Transcribe exactly the lines below that begin at the line with "примирения, а 9" and stop after the line with "Jornal da Chapada", leaving out every picture.

===

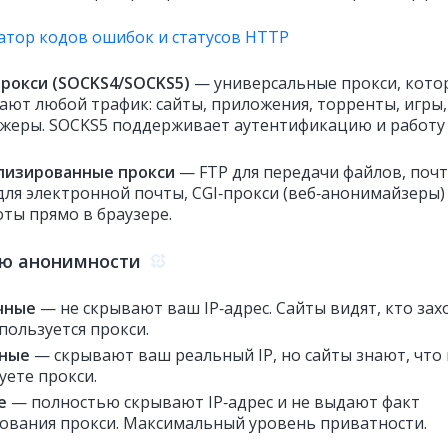
атор кодов ошибок и статусов HTTP
рокси (SOCKS4/SOCKS5)
— универсальные прокси, кото
ают любой трафик: сайты, приложения, торренты, игры,
жеры. SOCKS5 поддерживает аутентификацию и работу
лизированные прокси
— FTP для передачи файлов, поч
для электронной почты, CGI‑прокси (веб‑анонимайзеры)
оты прямо в браузере.
ню анонимности
чные
— не скрывают ваш IP‑адрес. Сайты видят, кто зах
спользуется прокси.
ные
— скрывают ваш реальный IP, но сайты знают, что
уете прокси.
е
— полностью скрывают IP‑адрес и не выдают факт
ования прокси. Максимальный уровень приватности.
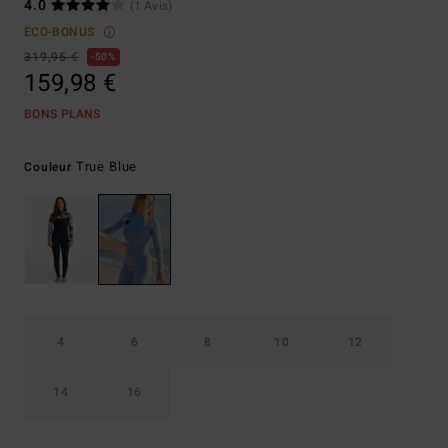
4.0
(1 Avis)
ECO-BONUS
319,95 €
50%
159,98 €
BONS PLANS
True Blue
Couleur
4
6
8
10
12
14
16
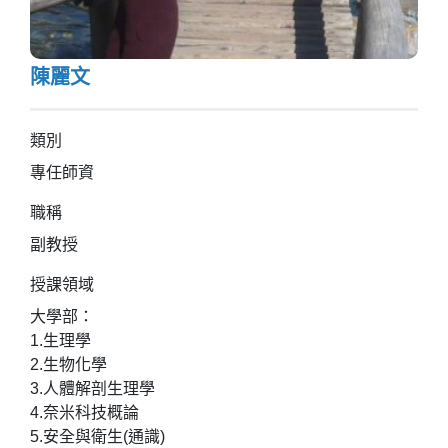
陳麗文
類別
專任師資
職稱
副教授
授課領域
大學部：
1.生理學
2.生物化學
3.人體解剖生理學
4.奈米科技概論
5.安全與衛生(通識)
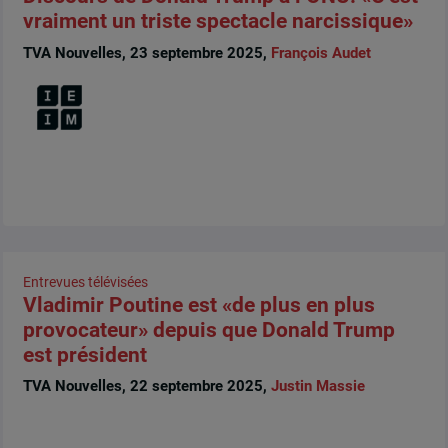
vraiment un triste spectacle narcissique»
TVA Nouvelles, 23 septembre 2025,
François Audet
Entrevues télévisées
Vladimir Poutine est «de plus en plus
provocateur» depuis que Donald Trump
est président
TVA Nouvelles, 22 septembre 2025,
Justin Massie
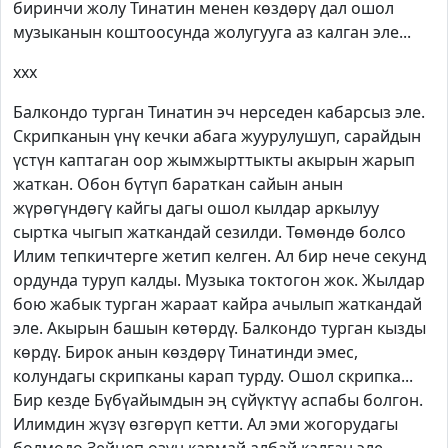
биринчи жолу Тинатин менен көздөрү дал ошол
музыканын коштоосунда жолугууга аз калган эле...
xxx
Балкондо турган Тинатин эч нерседен кабарсыз эле.
Скрипканын үнү кечки абага жуурулушуп, сарайдын
үстүн каптаган оор жымжырттыкты акырын жарып
жаткан. Обон бүтүп бараткан сайын анын
жүрөгүндөгү кайгы дагы ошол кылдар аркылуу
сыртка чыгып жаткандай сезилди. Төмөндө болсо
Илим тепкичтерге жетип келген. Ал бир нече секунд
ордунда туруп калды. Музыка токтогон жок. Жылдар
бою жабык турган жараат кайра ачылып жаткандай
эле. Акырын башын көтөрдү. Балкондо турган кызды
көрдү. Бирок анын көздөрү Тинатинди эмес,
колундагы скрипканы карап турду. Ошол скрипка...
Бир кезде Бүбүайымдын эң сүйүктүү аспабы болгон.
Илимдин жүзү өзгөрүп кетти. Ал эми жогорудагы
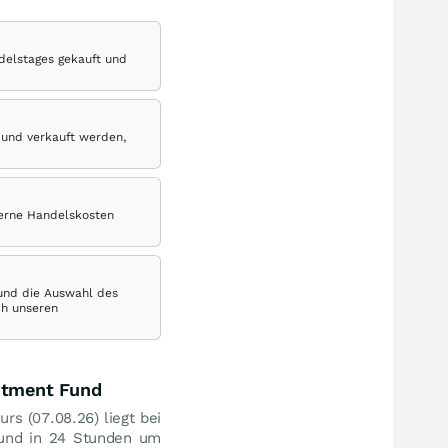
delstages gekauft und
 und verkauft werden,
terne Handelskosten
 und die Auswahl des
ch unseren
estment Fund
urs (
07.08.26
) liegt bei
Fund in 24 Stunden um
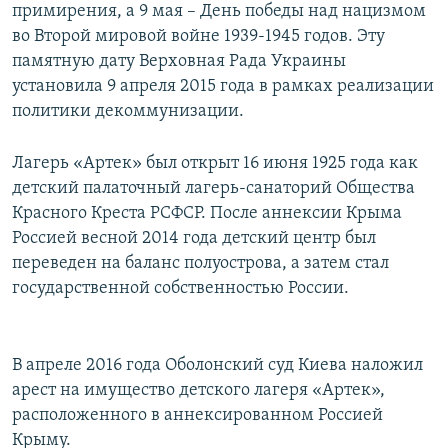
примирения, а 9 мая – День победы над нацизмом
во Второй мировой войне 1939-1945 годов. Эту
памятную дату Верховная Рада Украины
установила 9 апреля 2015 года в рамках реализации
политики декоммунизации.
Лагерь «Артек» был открыт 16 июня 1925 года как
детский палаточный лагерь-санаторий Общества
Красного Креста РСФСР. После аннексии Крыма
Россией весной 2014 года детский центр был
переведен на баланс полуострова, а затем стал
государственной собственностью России.
В апреле 2016 года Оболонский суд Киева наложил
арест на имущество детского лагеря «Артек»,
расположенного в аннексированном Россией
Крыму.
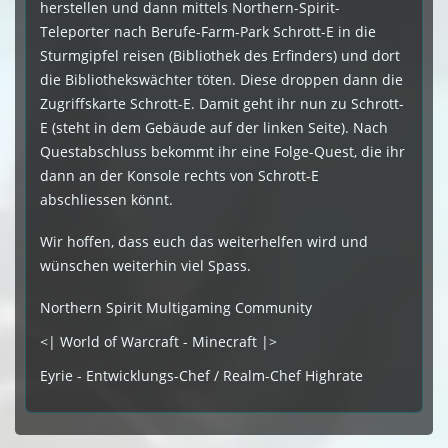
herstellen und dann mittels Northern-Spirit-
Teleporter nach Berufe-Farm-Park Schrott-E in die
Sturmgipfel reisen (Bibliothek des Erfinders) und dort
die Bibliothekswächter töten. Diese droppen dann die
Zugriffskarte Schrott-E. Damit geht ihr nun zu Schrott-
E (steht in dem Gebäude auf der linken Seite). Nach
Questabschluss bekommt ihr eine Folge-Quest, die ihr
dann an der Konsole rechts von Schrott-E
abschliessen könnt.
Wir hoffen, dass euch das weiterhelfen wird und
wünschen weiterhin viel Spass.
Northern Spirit Multigaming Community
<| World of Warcraft - Minecraft |>
Eyrie - Entwicklungs-Chef / Realm-Chef Highrate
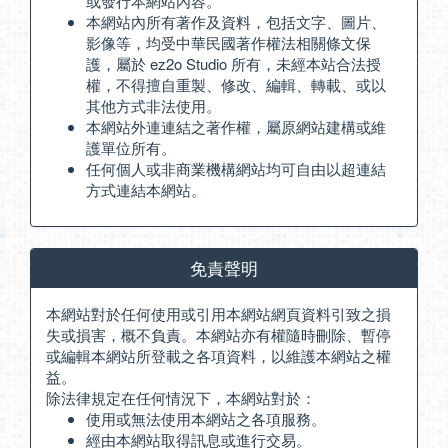
或發行本網站內容。
本網站內所有著作及資料，包括文字、圖片、
影像等，均受中華民國著作權法相關條文保
護，屬於 ez2o Studio 所有，未經本站合法授
權，不得擅自重製、修改、編輯、轉載、或以
其他方式非法使用。
本網站外連連結之著作權，屬原網站建構或維
護單位所有。
任何個人或非商業機構網站均可自由以超連結
方式連結本網站。
免責聲明
本網站對於任何使用或引用本網站網頁資料引致之損
失或損害，概不負責。本網站亦有權隨時刪除、暫停
或編輯本網站所登載之各項資料，以維護本網站之權
益。
除法律規定在任何情況下，本網站對於：
使用或無法使用本網站之各項服務。
經由本網站取得訊息或進行交易。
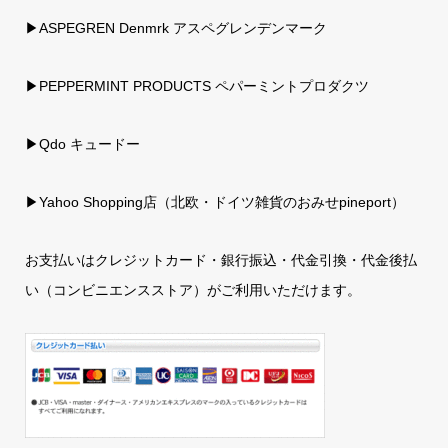
▶ASPEGREN Denmrk アスペグレンデンマーク
▶PEPPERMINT PRODUCTS ペパーミントプロダクツ
▶Qdo キュードー
▶
Yahoo Shopping店（北欧・ドイツ雑貨のおみせpineport）
お支払いはクレジットカード・銀行振込・代金引換・代金後払
い（コンビニエンスストア）がご利用いただけます。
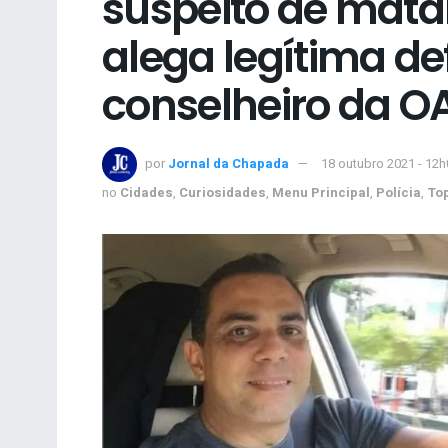
suspeito de mat
alega legítima de
conselheiro da O
por
Jornal da Chapada
18 outubro 2021 - 12h
no
Cidades
,
Curiosidades
,
Menu Principal
,
Polícia
,
To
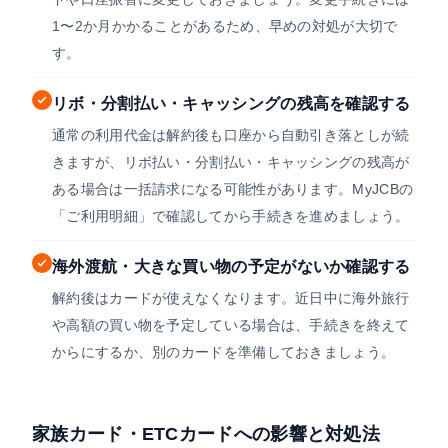
1〜2か月かかることがあるため、早めの対処が大切で
す。
リボ・分割払い・キャッシングの残高を確認する
通常の利用代金は解約後も口座から自動引き落としが続
きますが、リボ払い・分割払い・キャッシングの残高が
ある場合は一括請求になる可能性があります。MyJCBの
「ご利用明細」で確認してから手続きを進めましょう。
海外渡航・大きな買い物の予定がないか確認する
解約後はカードが使えなくなります。近日中に海外旅行
や高額の買い物を予定している場合は、手続きを終えて
からにするか、別のカードを準備しておきましょう。
家族カード・ETCカードへの影響と対処法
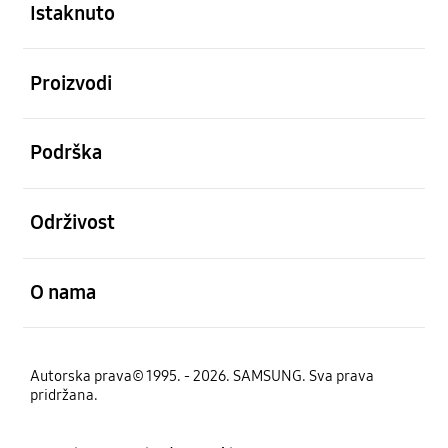
Istaknuto
Otvori
Proizvodi
Otvori
Podrška
Otvori
Održivost
Otvori
O nama
Autorska prava© 1995. - 2026. SAMSUNG. Sva prava
pridržana.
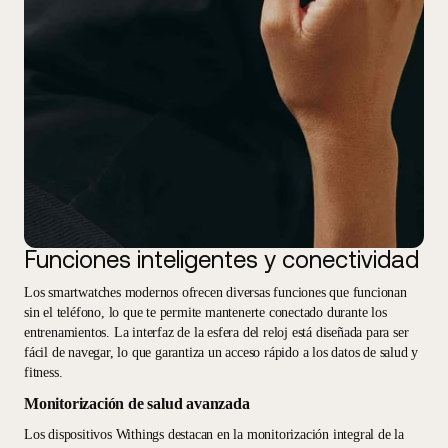
Funciones inteligentes y conectividad
Los smartwatches modernos ofrecen diversas funciones que funcionan
sin el teléfono, lo que te permite mantenerte conectado durante los
entrenamientos. La interfaz de la esfera del reloj está diseñada para ser
fácil de navegar, lo que garantiza un acceso rápido a los datos de salud y
fitness.
Monitorización de salud avanzada
Los dispositivos Withings destacan en la monitorización integral de la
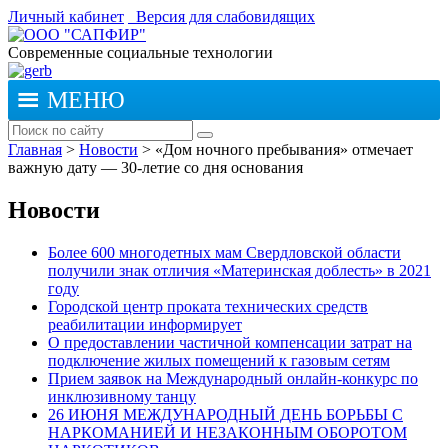
Личный кабинет
Версия для слабовидящих
Современные социальные технологии
МЕНЮ
Главная
>
Новости
>
«Дом ночного пребывания» отмечает
важную дату — 30-летие со дня основания
Новости
Более 600 многодетных мам Свердловской области
получили знак отличия «Материнская доблесть» в 2021
году
Городской центр проката технических средств
реабилитации информирует
О предоставлении частичной компенсации затрат на
подключение жилых помещений к газовым сетям
Прием заявок на Международный онлайн-конкурс по
инклюзивному танцу
26 ИЮНЯ МЕЖДУНАРОДНЫЙ ДЕНЬ БОРЬБЫ С
НАРКОМАНИЕЙ И НЕЗАКОННЫМ ОБОРОТОМ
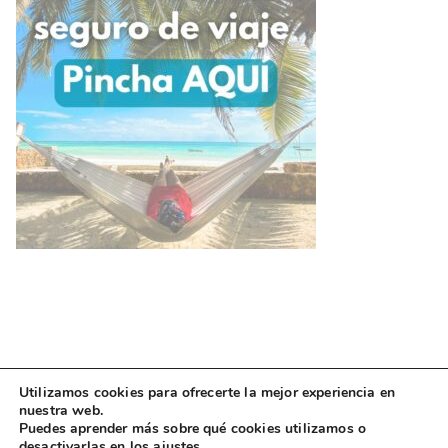
Utilizamos cookies para ofrecerte la mejor experiencia en
nuestra web.
Puedes aprender más sobre qué cookies utilizamos o
desactivarlas en los
ajustes
.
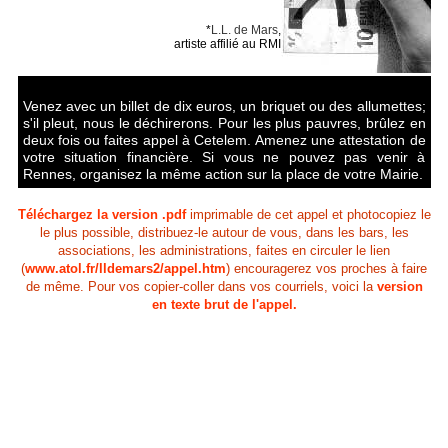
*
L.L. de Mars
,
artiste affilié au RMI
Venez avec un billet de dix euros, un briquet ou des allumettes;
s'il pleut, nous le déchirerons. Pour les plus pauvres, brûlez en
deux fois ou faites appel à Cetelem. Amenez une attestation de
votre situation financière. Si vous ne pouvez pas venir à
Rennes, organisez la même action sur la place de votre Mairie.
Téléchargez la version .pdf
imprimable de cet appel et photocopiez le
le plus possible, distribuez-le autour de vous, dans les bars, les
associations, les administrations, faites en circuler le lien
(
www.atol.fr/lldemars2/appel.htm
) encouragerez vos proches à faire
de même. Pour vos copier-coller dans vos courriels, voici la
version
en texte brut de l'appel
.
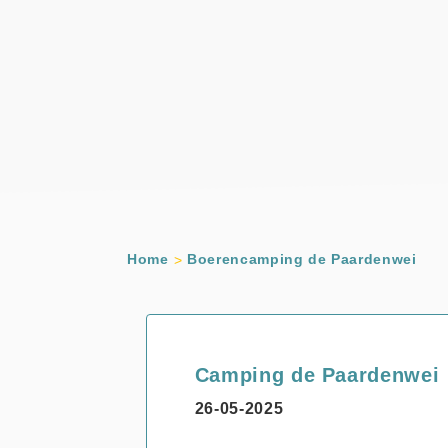
Home
Boerencamping de Paardenwei
Camping de Paardenwei
26-05-2025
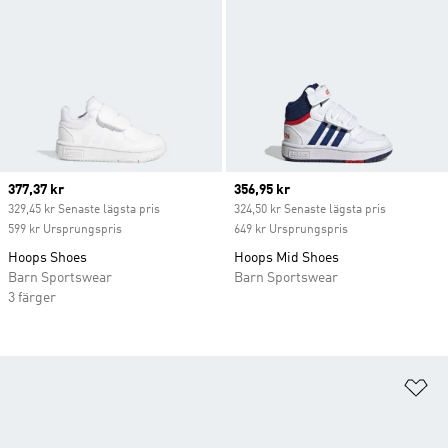
Current price
377,37 kr
Current price
356,95 kr
329,45 kr Senaste lägsta pris
324,50 kr Senaste lägsta pris
599 kr Ursprungspris
649 kr Ursprungspris
Hoops Shoes
Hoops Mid Shoes
Barn Sportswear
Barn Sportswear
3 färger
Lä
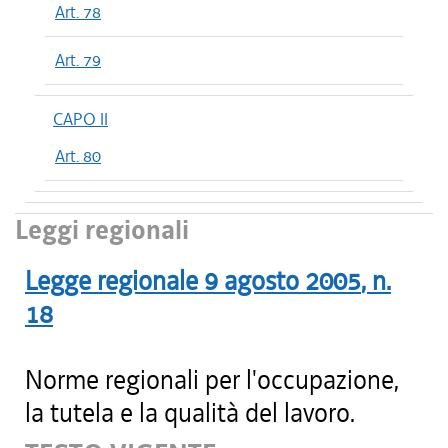
Art. 78
Art. 79
CAPO II
Art. 80
Leggi regionali
Legge regionale
9 agosto 2005
, n.
18
Norme regionali per l'occupazione,
la tutela e la qualità del lavoro.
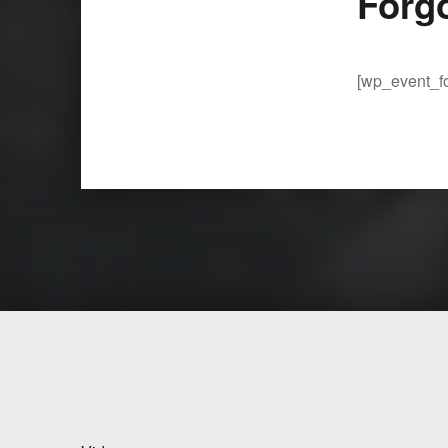
Forg
[wp_event_f
Skip back to main navigation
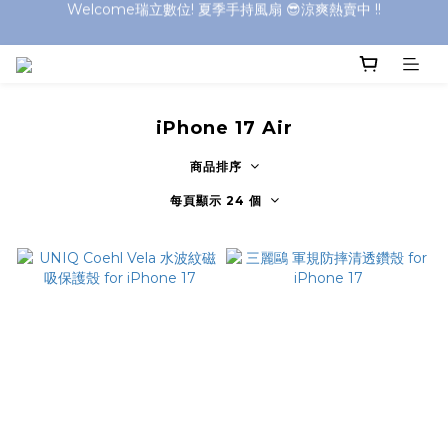
Welcome瑞立數位! 夏季手持風扇 😎涼爽熱賣中 !!
Welcome瑞立數位! 夏季手持風扇 😎涼爽熱賣中 !!
iPhone 17 Air
商品排序
每頁顯示 24 個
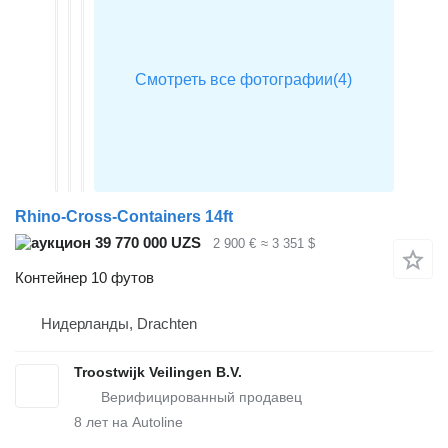
Rhino-Cross-Containers 14ft
39 770 000 UZS
2 900 €
≈ 3 351 $
Контейнер 10 футов
Нидерланды, Drachten
Troostwijk Veilingen B.V.
8
лет на Autoline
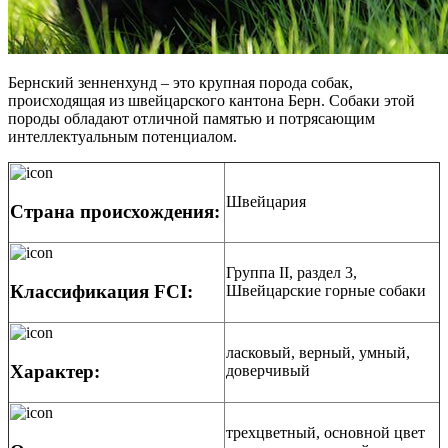
Бернский зенненхунд – это крупная порода собак,
происходящая из швейцарского кантона Берн. Собаки этой
породы обладают отличной памятью и потрясающим
интеллектуальным потенциалом.
Швейцария
Страна происхождения:
Группа II, раздел 3,
Классификация FCI:
Швейцарские горные собаки
ласковый, верный, умный,
Характер:
доверчивый
трехцветный, основной цвет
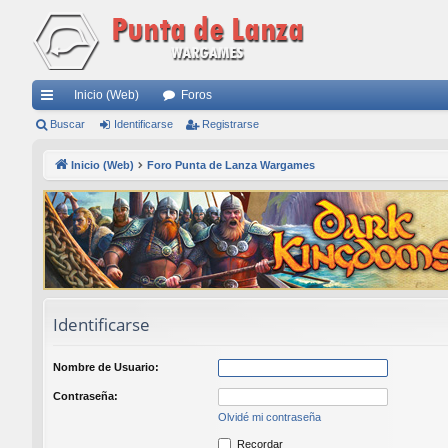
Inicio (Web)
Foros
nl
Buscar
Identificarse
Registrarse
ac
Inicio (Web)
Foro Punta de Lanza Wargames
es
rá
pi
do
s
Identificarse
Nombre de Usuario:
Contraseña:
Olvidé mi contraseña
Recordar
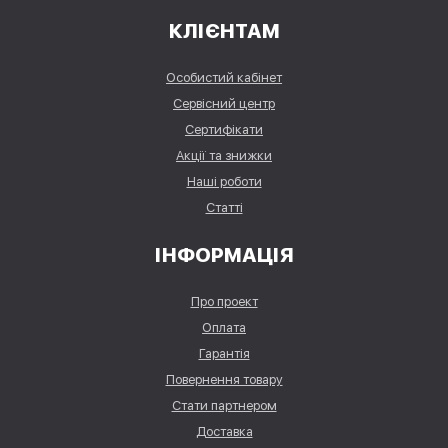
КЛІЄНТАМ
Особистий кабінет
Сервісний центр
Сертифікати
Акції та знижки
Наші роботи
Статті
ІНФОРМАЦІЯ
Про проект
Оплата
Гарантія
Повернення товару
Стати партнером
Доставка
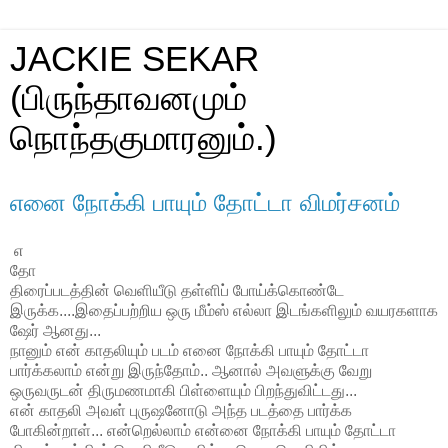
JACKIE SEKAR
(பிருந்தாவனமும்
நொந்தகுமாரனும்.)
எனை நோக்கி பாயும் தோட்டா விமர்சனம்
எ
தோ
திரைப்படத்தின் வெளியீடு தள்ளிப் போய்க்கொண்டே
இருக்க....இதைப்பற்றிய ஒரு மீம்ஸ் எல்லா இடங்களிலும் வயரகளாக
ஷேர் ஆனது...
நானும் என் காதலியும் படம் எனை நோக்கி பாயும் தோட்டா
பார்க்கலாம் என்று இருந்தோம்.. ஆனால் அவளுக்கு வேறு
ஒருவருடன் திருமணமாகி பிள்ளையும் பிறந்துவிட்டது...
என் காதலி அவள் புருஷனோடு அந்த படத்தை பார்க்க
போகின்றாள்... என்றெல்லாம் என்னை நோக்கி பாயும் தோட்டா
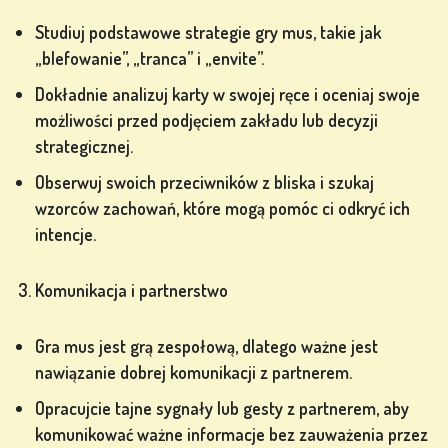
POKERA
Studiuj podstawowe strategie gry mus, takie jak
„blefowanie”, „tranca” i „envite”.
Dokładnie analizuj karty w swojej ręce i oceniaj swoje
możliwości przed podjęciem zakładu lub decyzji
strategicznej.
GRY Z
AUTOMATÓW
Obserwuj swoich przeciwników z bliska i szukaj
wzorców zachowań, które mogą pomóc ci odkryć ich
intencje.
ów
Komunikacja i partnerstwo
ZAREJESTRUJ
Gra mus jest grą zespołową, dlatego ważne jest
SIĘ
nawiązanie dobrej komunikacji z partnerem.
Opracujcie tajne sygnały lub gesty z partnerem, aby
komunikować ważne informacje bez zauważenia przez
ZALOGUJ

===

TASK SOLUTION:
примирения, а 9 мая – День победы над нацизмом
во Второй мировой войне 1939-1945 годов. Эту
памятную дату Верховная Рада Украины
установила 9 апреля 2015 года в рамках реализации
политики декоммунизации.
Лагерь «Артек» был открыт 16 июня 1925 года как
детский палаточный лагерь-санаторий Общества
Красного Креста РСФСР. После аннексии Крыма
Россией весной 2014 года детский центр был
переведен на баланс полуострова, а затем стал
государственной собственностью России.
В апреле 2016 года Оболонский суд Киева наложил
арест на имущество детского лагеря «Артек»,
расположенного в аннексированном Россией
Крыму.
herstellen und dann mittels Northern-Spirit-
Teleporter nach Berufe-Farm-Park Schrott-E in die
Sturmgipfel reisen (Bibliothek des Erfinders) und dort
die Bibliothekswächter töten. Diese droppen dann die
Zugriffskarte Schrott-E. Damit geht ihr nun zu Schrott-
E (steht in dem Gebäude auf der linken Seite). Nach
Questabschluss bekommt ihr eine Folge-Quest, die ihr
dann an der Konsole rechts von Schrott-E
abschliessen könnt.
Wir hoffen, dass euch das weiterhelfen wird und
wünschen weiterhin viel Spass.
Northern Spirit Multigaming Community
<| World of Warcraft - Minecraft |>
Eyrie - Entwicklungs-Chef / Realm-Chef Highrate
或發行本網站內容。
本網站內所有著作及資料，包括文字、圖片、
影像等，均受中華民國著作權法相關條文保
護，屬於 ez2o Studio 所有，未經本站合法授
權，不得擅自重製、修改、編輯、轉載、或以
其他方式非法使用。
本網站外連連結之著作權，屬原網站建構或維
護單位所有。
任何個人或非商業機構網站均可自由以超連結
方式連結本網站。
免責聲明
本網站對於任何使用或引用本網站網頁資料引致之損
失或損害，概不負責。本網站亦有權隨時刪除、暫停
或編輯本網站所登載之各項資料，以維護本網站之權
益。
除法律規定在任何情況下，本網站對於：
使用或無法使用本網站之各項服務。
經由本網站取得訊息或進行交易。
▶ASPEGREN Denmrk アスペグレンデンマーク
▶PEPPERMINT PRODUCTS ペパーミントプロダクツ
▶Qdo キュードー
▶
Yahoo Shopping店（北欧・ドイツ雑貨のおみせpineport）
お支払いはクレジットカード・銀行振込・代金引換・代金後払
い（コンビニエンスストア）がご利用いただけます。
suspeito de mat
alega legítima de
conselheiro da O
por
Jornal da Chapada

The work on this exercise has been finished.